Curiosamente anche a 200 chilometri a nord-est di Prato, a Villafranca di Verona, viene confezionata nelle pasticcerie locali una pesca con l’alchermes, ma molto più grossa di quella pratese: la «pescona di Santa Lucia», così chiamata perché ha la circonferenza di una boccia e viene fatta trovare in dono ai bambini il 13 dicembre, giorno della santa di Siracusa. Il rosso liquore sciropposo è ampiamente utilizzato dai pasticceri che preparano le bagne di pan di Spagna, ammollano i savoiardi, colorano creme, zuccheri e altri ingredienti per dolci. Come la zuppa inglese, che, nonostante il nome, è italianissima, nata proprio a Firenze grazie, così raccontano nella città di Dante, a una cuoca fiorentina a servizio di una famiglia inglese. La versione toscana è contestata da romagnoli ed emiliani che rivendicano, chi a Ferrara e chi a Parma, la nascita della zuppa. Nessuna contestazione per lo zuccotto, pure preparato con l’alchermes, la cui invenzione viene attribuita all’architetto fiorentino Bernardo Buontalenti che avrebbe preso come stampo l’elmo di un artigliere. Buontalenti, attivo presso la corte granducale dei Medici per la cui famiglia, secondo molti studiosi, avrebbe inventato anche il gelato. Altri dolci che s’imbevono di alchermes sono la rocciata che si fa in Umbria e nelle Marche con il riconoscimento di Prodotto agroalimentare tradizionale; i rossi zuccherini al paiolo del Mugello; la torta diplomatica, classico della pasticceria italiana; le raviole emiliane farcite di mostarda bolognese e spennellate d’alchermes.
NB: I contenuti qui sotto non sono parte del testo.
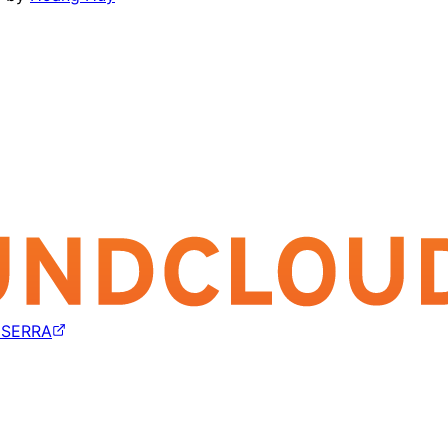
 SERRA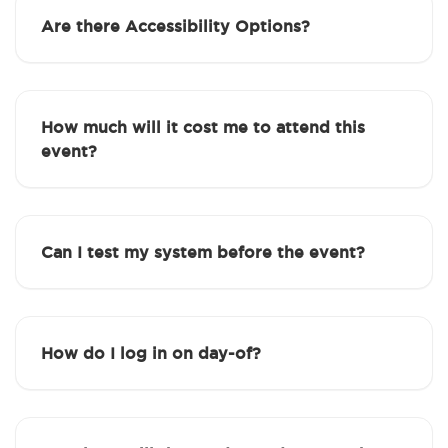
Are there Accessibility Options?
How much will it cost me to attend this
event?
Can I test my system before the event?
How do I log in on day-of?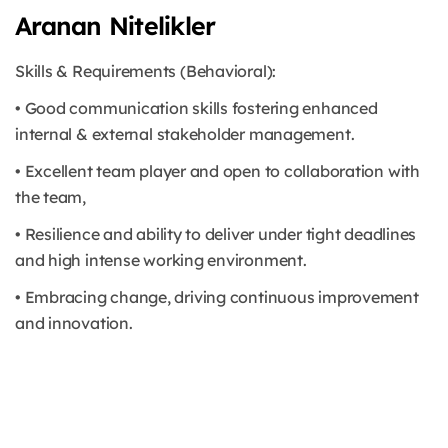
Aranan Nitelikler
Skills & Requirements (Behavioral):
• Good communication skills fostering enhanced
internal & external stakeholder management.
• Excellent team player and open to collaboration with
the team,
• Resilience and ability to deliver under tight deadlines
and high intense working environment.
• Embracing change, driving continuous improvement
and innovation.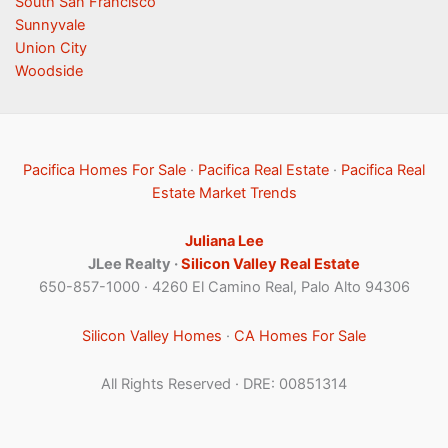
South San Francisco
Sunnyvale
Union City
Woodside
Pacifica Homes For Sale
·
Pacifica Real Estate
·
Pacifica Real
Estate Market Trends
Juliana Lee
JLee Realty ·
Silicon Valley Real Estate
650-857-1000 · 4260 El Camino Real, Palo Alto 94306
Silicon Valley Homes
·
CA Homes For Sale
All Rights Reserved · DRE: 00851314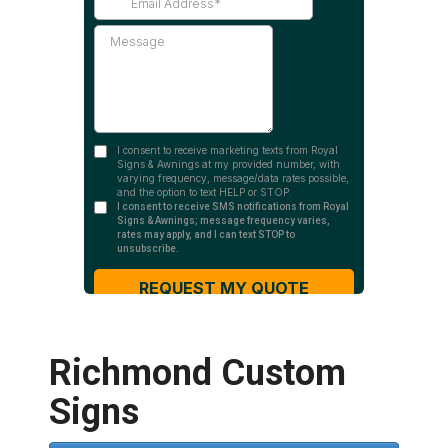
Richmond Custom
Signs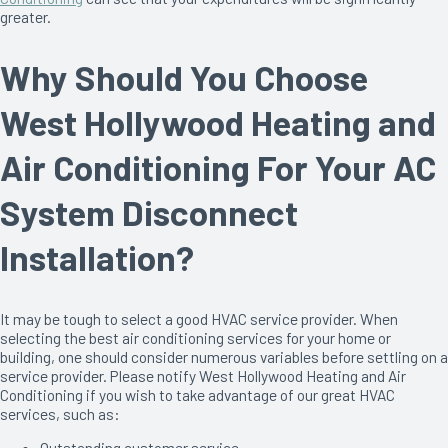
greater.
Why Should You Choose
West Hollywood Heating and
Air Conditioning For Your AC
System Disconnect
Installation?
It may be tough to select a good HVAC service provider. When
selecting the best air conditioning services for your home or
building, one should consider numerous variables before settling on a
service provider. Please notify West Hollywood Heating and Air
Conditioning if you wish to take advantage of our great HVAC
services, such as:
Outstanding customer service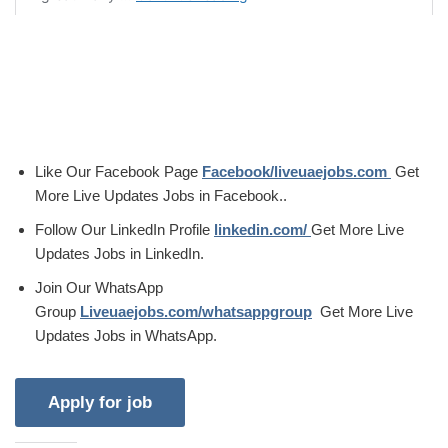
Like Our Facebook Page
Facebook/liveuaejobs.com
Get
More Live Updates Jobs in Facebook..
Follow Our LinkedIn Profile
linkedin.com/
Get More Live
Updates Jobs in LinkedIn.
Join Our WhatsApp
Group
Liveuaejobs.com/whatsappgroup
Get More Live
Updates Jobs in WhatsApp.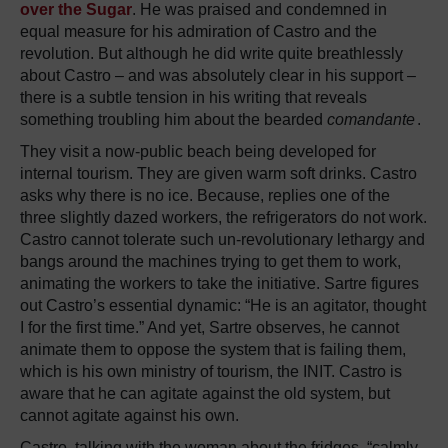
over the Sugar
. He was praised and condemned in
equal measure for his admiration of Castro and the
revolution. But although he did write quite breathlessly
about Castro – and was absolutely clear in his support –
there is a subtle tension in his writing that reveals
something troubling him about the bearded
comandante
.
They visit a now-public beach being developed for
internal tourism. They are given warm soft drinks. Castro
asks why there is no ice. Because, replies one of the
three slightly dazed workers, the refrigerators do not work.
Castro cannot tolerate such un-revolutionary lethargy and
bangs around the machines trying to get them to work,
animating the workers to take the initiative. Sartre figures
out Castro’s essential dynamic: “He is an agitator, thought
I for the first time.” And yet, Sartre observes, he cannot
animate them to oppose the system that is failing them,
which is his own ministry of tourism, the INIT. Castro is
aware that he can agitate against the old system, but
cannot agitate against his own.
Castro, talking with the woman about the fridges, “calmly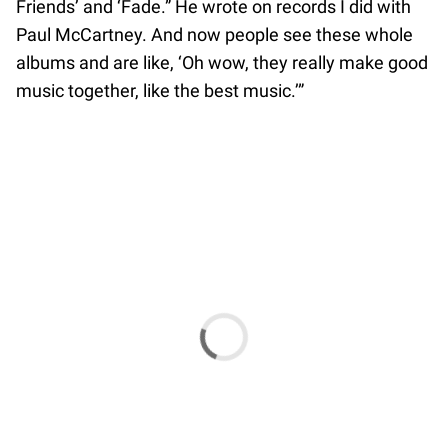
Friends’ and ‘Fade.” He wrote on records I did with
Paul McCartney. And now people see these whole
albums and are like, ‘Oh wow, they really make good
music together, like the best music.’”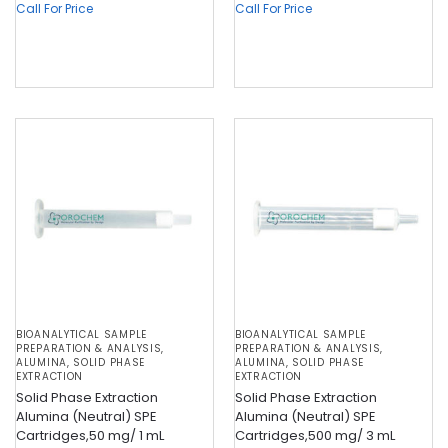
Call For Price
Call For Price
BIOANALYTICAL SAMPLE
BIOANALYTICAL SAMPLE
PREPARATION & ANALYSIS
,
PREPARATION & ANALYSIS
,
ALUMINA
,
SOLID PHASE
ALUMINA
,
SOLID PHASE
EXTRACTION
EXTRACTION
Solid Phase Extraction
Solid Phase Extraction
Alumina (Neutral) SPE
Alumina (Neutral) SPE
Cartridges,50 mg/ 1 mL
Cartridges,500 mg/ 3 mL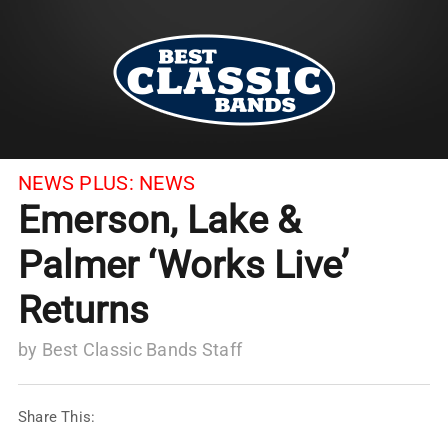
NEWS PLUS:
NEWS
Emerson, Lake &
Palmer ‘Works Live’
Returns
by
Best Classic Bands Staff
Share This: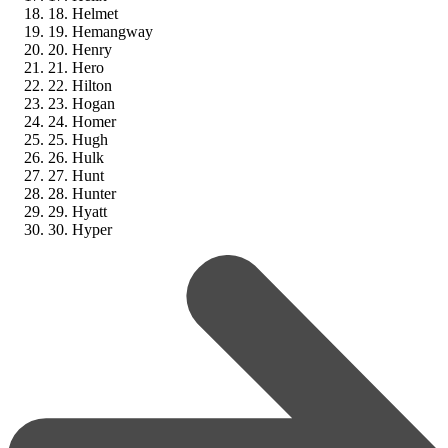
18. Helmet
19. Hemangway
20. Henry
21. Hero
22. Hilton
23. Hogan
24. Homer
25. Hugh
26. Hulk
27. Hunt
28. Hunter
29. Hyatt
30. Hyper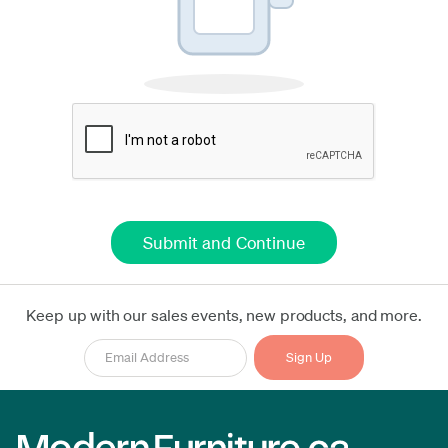
Keep up with our sales events, new products, and more.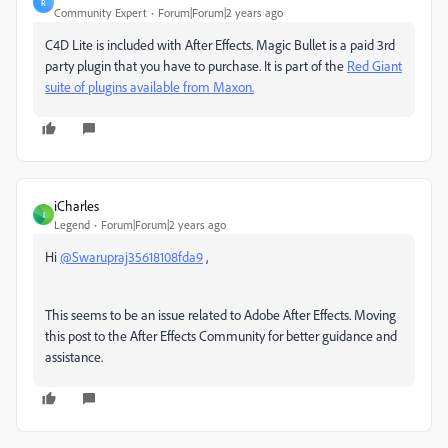
R
Community Expert
Forum|Forum|2 years ago
C4D Lite is included with After Effects. Magic Bullet is a paid 3rd
party plugin that you have to purchase. It is part of the
Red Giant
suite of plugins available from Maxon.
iCharles
I
Legend
Forum|Forum|2 years ago
Hi
@Swarupraj35618108fda9
,
This seems to be an issue related to Adobe After Effects. Moving
this post to the After Effects Community for better guidance and
assistance.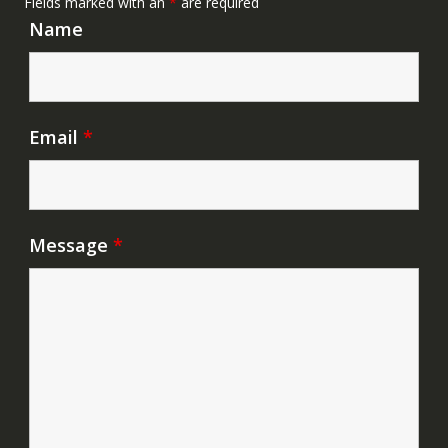
Fields marked with an
*
are required
Name
Email
*
Message
*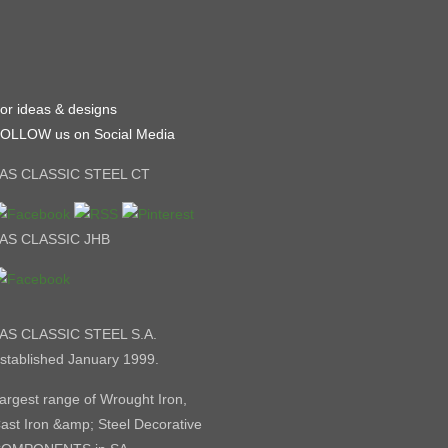
or ideas & designs
OLLOW us on Social Media
AS CLASSIC STEEL CT
AS CLASSIC JHB
AS CLASSIC STEEL S.A.
stablished January 1999.
argest range of Wrought Iron,
ast Iron &amp; Steel Decorative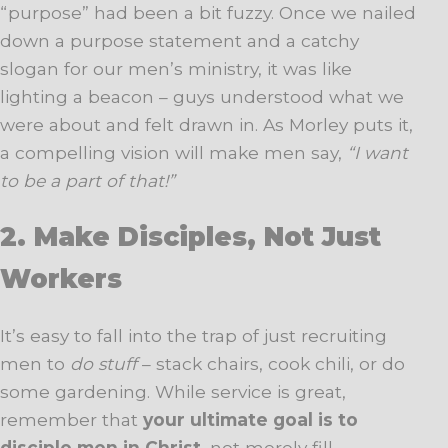
“purpose” had been a bit fuzzy. Once we nailed
down a purpose statement and a catchy
slogan for our men’s ministry, it was like
lighting a beacon – guys understood what we
were about and felt drawn in. As Morley puts it,
a compelling vision will make men say,
“I want
to be a part of that!”
2. Make Disciples, Not Just
Workers
It’s easy to fall into the trap of just recruiting
men to
do stuff
– stack chairs, cook chili, or do
some gardening. While service is great,
remember that
your ultimate goal is to
disciple men in Christ
, not merely fill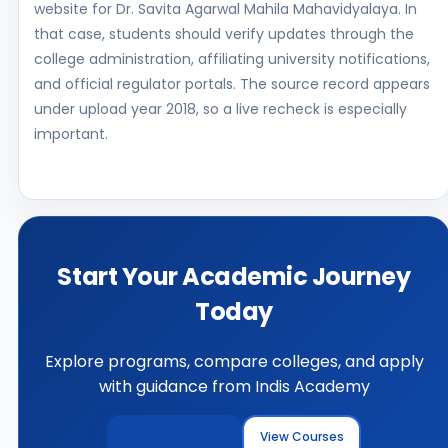
website for Dr. Savita Agarwal Mahila Mahavidyalaya. In
that case, students should verify updates through the
college administration, affiliating university notifications,
and official regulator portals. The source record appears
under upload year 2018, so a live recheck is especially
important.
Start Your Academic Journey
Today
Explore programs, compare colleges, and apply
with guidance from Indis Academy
Explore Colleges
View Courses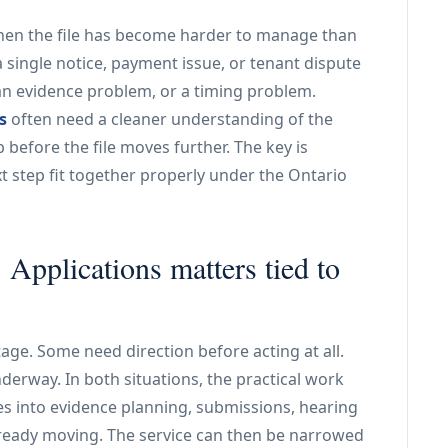
when the file has become harder to manage than
 a single notice, payment issue, or tenant dispute
an evidence problem, or a timing problem.
s
often need a cleaner understanding of the
before the file moves further. The key is
 step fit together properly under the Ontario
pplications matters tied to
age. Some need direction before acting at all.
nderway. In both situations, the practical work
es into evidence planning, submissions, hearing
already moving. The service can then be narrowed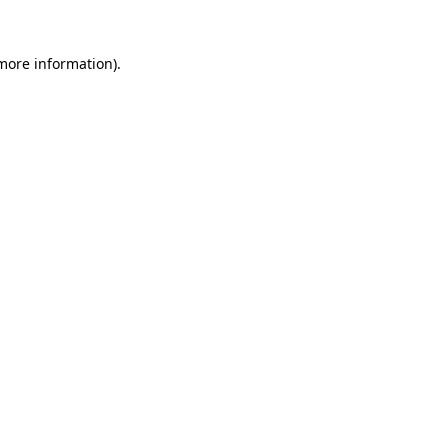
 more information).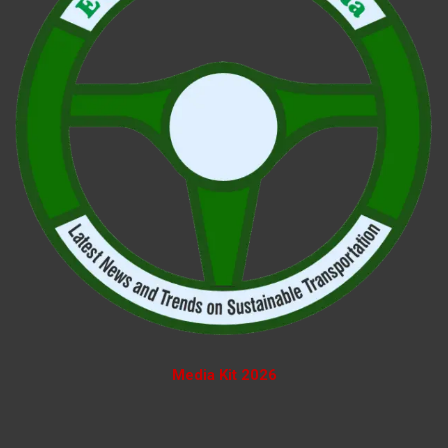
Media Kit 2026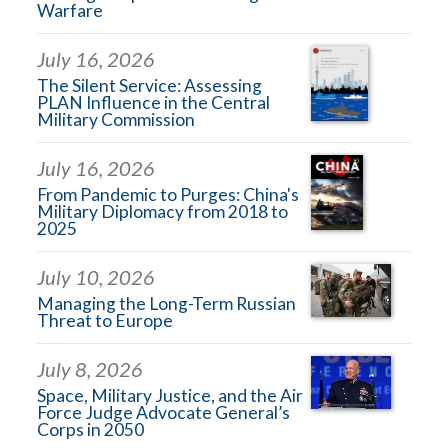
Warfare
July 16, 2026
The Silent Service: Assessing
PLAN Influence in the Central
Military Commission
July 16, 2026
From Pandemic to Purges: China's
Military Diplomacy from 2018 to
2025
July 10, 2026
Managing the Long-Term Russian
Threat to Europe
July 8, 2026
Space, Military Justice, and the Air
Force Judge Advocate General’s
Corps in 2050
In passato, quando la medicina popolare era importante quanto e forse più di quella venduta dallo speziale, il liquore colorato con i gusci di cocciniglia veniva usato come farmaco. In Sicilia, dov’era chiamato archemisi, veniva utilizzato contro i «vermi da spavento» per sedare la forte agitazione dei bambini colti da incubi o da paure improvvise che, si temeva, potevano provocare la verminazione dell’intestino. Nato come elisir di lunga vita, l’alchermes ha mantenuto per secoli il crisma farmaceutico combattendo le nevralgie, le coliche renali, gli spasmi, la tosse.